Un jeune YouTubeur américain de 24 ans, Mykhailo Viktorovych Polyakov, a récemment fait la une des journaux après avoir été arrêté pour avoir accosté sur l’une des îles les plus interdites au monde, North Sentinel, dans l’archipel indien des Andaman-et-Nicobar. Son objectif ? Filmer une vidéo pour sa chaîne, armé d’une simple canette de Coca-Cola Light et d’une noix de coco. Son acte audacieux, qui pourrait lui coûter jusqu’à cinq ans de prison, soulève des questions sur les frontières entre contenu numérique et respect des cultures isolées.
EN BREF
- Un YouTubeur a été arrêté pour avoir tenté de contacter la tribu des Sentinelles.
- Il risque jusqu’à cinq ans de prison pour violation des lois indiennes sur les tribus protégées.
- Son procès est prévu le 29 avril, tandis qu’il continue de publier du contenu sur sa chaîne.
North Sentinel est une île réputée pour sa dangerosité. Elle abrite une tribu isolée, les Sentinelles, qui vivent en autarcie depuis des millénaires. L’Inde a mis en place une interdiction stricte d’accès, une mesure qui a déjà coûté la vie à un missionnaire en 2018. Ce dernier avait été tué par des flèches peu après avoir débarqué sur l’île dans une tentative d’évangélisation.
La loi indienne sur la protection des tribus aborigènes est claire : pénétrer dans ces zones protégées est un crime grave, passible de lourdes sanctions. Polyakov n’ignorait pas ces lois, ayant déjà tenté à deux reprises d’atteindre l’île. Sa dernière tentative, qui date d’avril 2025, a été couronnée de succès, mais a rapidement tourné au fiasco. Après seulement cinq minutes sur le rivage, il a été arrêté par les autorités indiennes.
Les circonstances de son arrestation sont révélatrices de la tension entre le désir de créer du contenu et le respect des cultures. Polyakov, ayant accosté sur l’île, a pris soin de déposer ses « offrandes » avant de filmer, conscient des risques encourus, tant pour lui que pour la tribu. HGS Dhaliwal, responsable de la police d’Andaman-et-Nicobar, a confirmé que Polyakov avait attiré l’attention des Sentinelles en sifflant au large de l’île.

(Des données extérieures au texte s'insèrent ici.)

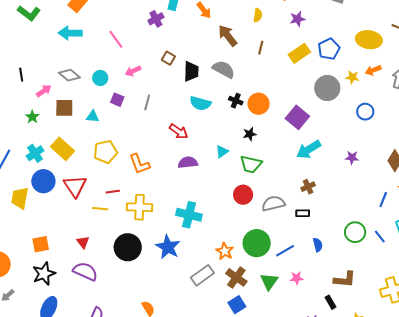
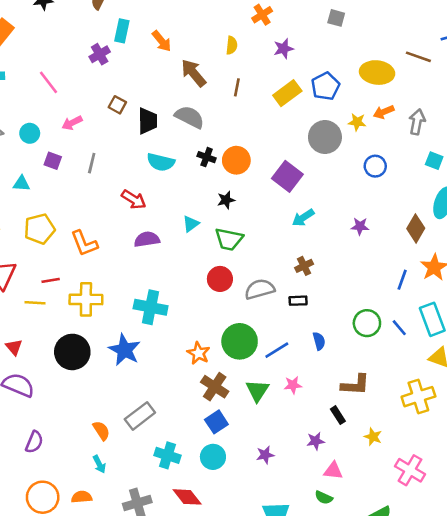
cyan arrow: (309, 150) -> (303, 218), size x0.7
gray rectangle: (202, 275) -> (140, 416), moved

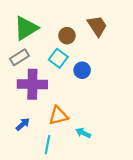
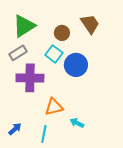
blue circle: (82, 70) -> (76, 65), size x1.5
blue arrow: (23, 124) -> (15, 129), moved

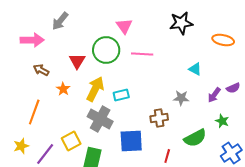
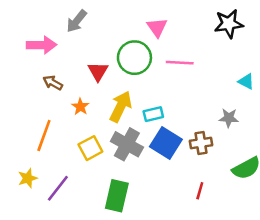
yellow square: (71, 141) -> (90, 148), moved
blue square: (131, 141) -> (166, 143), moved, turned 35
red line: (167, 156) -> (200, 191), moved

La réaction des autorités indiennes ne s’est pas fait attendre. Polyakov a été placé en garde à vue, et son procès a été fixé au 29 avril. En attendant, il reste en détention provisoire, car sa demande de libération sous caution a été rejetée. Cela n’a pas freiné son élan : il a récemment publié une bande-annonce sur sa chaîne, annonçant sa vidéo sur cette aventure controversée.
Cette situation ne se limite pas à l’arrestation d’un YouTubeur. Elle met en lumière la problématique plus vaste du contact avec des tribus isolées. Les Sentinelles, dont le mode de vie a été préservé pendant des siècles, n’ont pas demandé à être filmées ni à interagir avec le monde extérieur. Leurs systèmes immunitaires, n’ayant jamais été exposés aux maladies modernes, sont particulièrement vulnérables. Un contact non contrôlé pourrait avoir des conséquences catastrophiques pour cette communauté.
Par ailleurs, Polyakov n’est pas un cas isolé. Avec la montée des plateformes de partage de contenu, de nombreux individus cherchent à documenter leurs expériences dans des lieux peu accessibles, souvent sans tenir compte des enjeux humains et éthiques. La loi indienne, qui protège à la fois les tribus et ceux qui pourraient être tentés de s’en approcher, pourrait donc servir de référence pour d’autres pays confrontés à des situations similaires.
Au fur et à mesure que son procès approche, une question demeure : le verdict qui sera rendu le 29 avril enverra-t-il un message fort contre de telles tentatives, ou renforcera-t-il l’idée que, pour certains, le risque est un prix à payer pour la notoriété ? L’avenir de la tribu des Sentinelles et la protection de leur mode de vie en dépendent peut-être.